Unlike Goldman’s cross asset strategists, whose six Top Trade recommendations for 2016 have gotten destroyed three weeks into the year, with half of them already stopped out as we whose six Top Trade recommendations , the bank’s chief equity strategist David Kostin has been notably more accurate in his predictions, with his conservative 2015 year end target of 2000 on the S&P almost exactly where the stock market ended.

Since then stocks have taken a sharp leg lower, with the S&P dropping as much as 15% from its all time high, half the average post-war recession drawdown.

Which has forced Goldman’s clients to ask some very simple questions, starting with: “just what is going on”, and more importantly “what does the market know that they don’t:

Despite the generally positive US economic data, the sudden fall in asset prices has investors focused on the potential for a US recession. Clients understandably point to the stock market as a cause for concern, and wonder what the market has come to know in early 2016 that they do not.

Kostin responds:

A long few weeks ago, at the end of 2015, client conversations centered on the limited set of opportunities in an expensive stock market. With the median S&P 500 stock trading at a forward P/E of 17x – ranking in the 94th historical percentile – clients were reluctant to add exposure to equities, but almost universally expressed a desire to buy the market 10% lower.
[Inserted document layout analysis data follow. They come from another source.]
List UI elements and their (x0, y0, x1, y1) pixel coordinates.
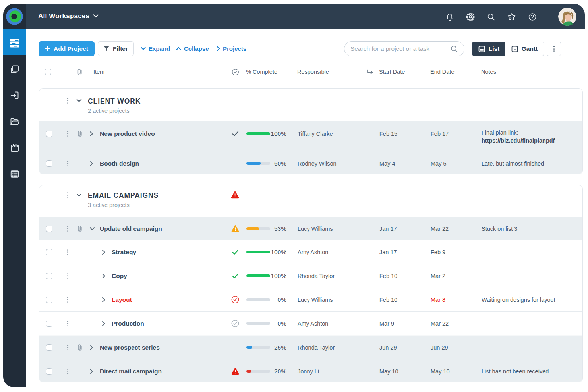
column-item[interactable]: Item (93, 63, 104, 81)
task-name[interactable]: Booth design (100, 152, 139, 174)
row-checkbox[interactable] (46, 344, 52, 351)
kebab-icon[interactable] (66, 273, 70, 279)
star-icon[interactable] (507, 13, 516, 21)
workspace-switcher[interactable]: All Workspaces (38, 4, 99, 29)
row-expand-chevron[interactable] (89, 359, 93, 382)
group-collapse-chevron[interactable] (76, 185, 82, 205)
column-label: End Date (430, 69, 454, 75)
column-notes[interactable]: Notes (481, 63, 496, 81)
view-toggle: List Gantt (472, 42, 544, 56)
kebab-icon[interactable] (66, 369, 70, 374)
chevron-right-icon (89, 369, 93, 374)
row-expand-chevron[interactable] (102, 312, 106, 335)
row-checkbox[interactable] (46, 160, 52, 167)
row-expand-chevron[interactable] (102, 288, 106, 311)
responsible: Rodney Wilson (298, 152, 337, 174)
row-checkbox[interactable] (46, 368, 52, 375)
more-options-button[interactable] (547, 42, 561, 56)
chevron-right-icon (217, 46, 220, 51)
task-row[interactable]: Update old campaign 53% Lucy Williams Ja… (39, 217, 582, 240)
task-row[interactable]: Strategy 100% Amy Ashton Jan 17 Feb 9 (39, 240, 582, 264)
responsible: Jonny Li (298, 359, 319, 382)
status-icon (231, 359, 239, 382)
kebab-icon[interactable] (66, 226, 70, 232)
row-expand-chevron[interactable] (89, 336, 93, 359)
user-avatar[interactable] (558, 8, 576, 26)
column-complete[interactable]: % Complete (246, 63, 277, 81)
sign-in-icon (10, 90, 20, 100)
select-all-checkbox[interactable] (45, 69, 51, 75)
row-checkbox[interactable] (46, 297, 52, 303)
task-name[interactable]: Production (112, 312, 144, 335)
task-row[interactable]: Booth design 60% Rodney Wilson May 4 May… (39, 152, 582, 174)
row-checkbox[interactable] (46, 226, 52, 232)
row-checkbox[interactable] (46, 321, 52, 327)
task-name[interactable]: Layout (112, 288, 132, 311)
start-date: May 4 (379, 152, 395, 174)
collapse-label: Collapse (184, 45, 209, 52)
task-name[interactable]: Copy (112, 264, 127, 288)
row-checkbox[interactable] (46, 249, 52, 255)
sidebar-item-boards[interactable] (3, 56, 26, 82)
kebab-icon[interactable] (66, 192, 70, 198)
task-name[interactable]: Strategy (112, 240, 136, 264)
task-row[interactable]: New prospect series 25% Rhonda Taylor Ju… (39, 335, 582, 359)
row-checkbox[interactable] (46, 273, 52, 279)
expand-link[interactable]: Expand (141, 41, 170, 56)
search-input[interactable] (350, 42, 448, 56)
check-icon (232, 131, 239, 137)
column-end-date[interactable]: End Date (430, 63, 454, 81)
group-collapse-chevron[interactable] (76, 89, 82, 113)
search-icon[interactable] (487, 13, 495, 21)
kebab-icon[interactable] (66, 98, 70, 104)
circle-check-icon (231, 295, 239, 304)
collapse-link[interactable]: Collapse (176, 41, 209, 56)
sidebar-item-documents[interactable] (3, 108, 26, 135)
task-name[interactable]: New prospect series (100, 336, 160, 359)
column-start-date[interactable]: Start Date (379, 63, 405, 81)
row-expand-chevron[interactable] (102, 264, 106, 288)
group-header: CLIENT WORK 2 active projects (39, 89, 582, 121)
sidebar-item-calendar[interactable] (3, 135, 26, 161)
row-expand-chevron[interactable] (102, 240, 106, 264)
chevron-down-icon (76, 99, 82, 102)
kebab-icon[interactable] (66, 321, 70, 326)
column-label: Responsible (297, 69, 329, 75)
kebab-icon[interactable] (66, 131, 70, 137)
sidebar-item-reports[interactable] (3, 161, 26, 187)
task-row[interactable]: New product video 100% Tiffany Clarke Fe… (39, 121, 582, 152)
chevron-right-icon (102, 273, 106, 279)
kebab-icon[interactable] (66, 297, 70, 303)
table-header: Item % Complete Responsible Start Date E… (26, 63, 585, 81)
task-name[interactable]: New product video (100, 121, 155, 146)
task-row[interactable]: Production 0% Amy Ashton Mar 9 Mar 22 (39, 311, 582, 335)
bell-icon[interactable] (445, 13, 454, 21)
add-project-button[interactable]: Add Project (39, 41, 95, 56)
sidebar-item-projects[interactable] (3, 29, 26, 55)
list-view-button[interactable]: List (472, 42, 505, 56)
kebab-icon[interactable] (66, 249, 70, 255)
gantt-view-button[interactable]: Gantt (505, 42, 544, 56)
chevron-right-icon (102, 321, 106, 326)
row-checkbox[interactable] (46, 131, 52, 137)
row-expand-chevron[interactable] (89, 217, 95, 240)
kebab-icon[interactable] (66, 161, 70, 166)
start-date: May 10 (379, 359, 398, 382)
row-expand-chevron[interactable] (89, 152, 93, 174)
row-expand-chevron[interactable] (89, 121, 93, 146)
column-responsible[interactable]: Responsible (297, 63, 329, 81)
projects-link[interactable]: Projects (217, 41, 246, 56)
task-row[interactable]: Layout 0% Lucy Williams Feb 10 Mar 8 Wai… (39, 288, 582, 311)
group-subtitle: 3 active projects (88, 202, 130, 208)
workzone-logo[interactable] (6, 8, 23, 25)
kebab-icon[interactable] (66, 345, 70, 350)
task-name[interactable]: Update old campaign (100, 217, 162, 240)
task-row[interactable]: Copy 100% Rhonda Taylor Feb 10 Mar 2 (39, 264, 582, 288)
sidebar-item-requests[interactable] (3, 82, 26, 108)
task-name[interactable]: Direct mail campaign (100, 359, 162, 382)
help-icon[interactable] (528, 13, 537, 21)
task-row[interactable]: Direct mail campaign 20% Jonny Li May 10… (39, 359, 582, 382)
gear-icon[interactable] (466, 13, 475, 21)
filter-button[interactable]: Filter (98, 41, 134, 56)
end-date: May 10 (431, 359, 450, 382)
So where are the buyers? According to Goldman’s clients these are the 5 biggest risks facing anyone will to BTFD:

  • Who is brave enough to catch a proverbial falling knife?;
  • US industrial activity is contracting and the consumer will soon follow, dragging the broad economy into recession;
  • The plunge in crude increases financial stress on Energy firms, and will lead to further cuts in capex and a profit downturn across many industries;
  • China’s economy is slowing and the RMB will soon be devalued, exporting deflation and prompting the Fed to halt its tightening path, unsettling investors; and
  • Share prices need to fall further to offer an attractive risk-adjusted return given heightened economic and market risks.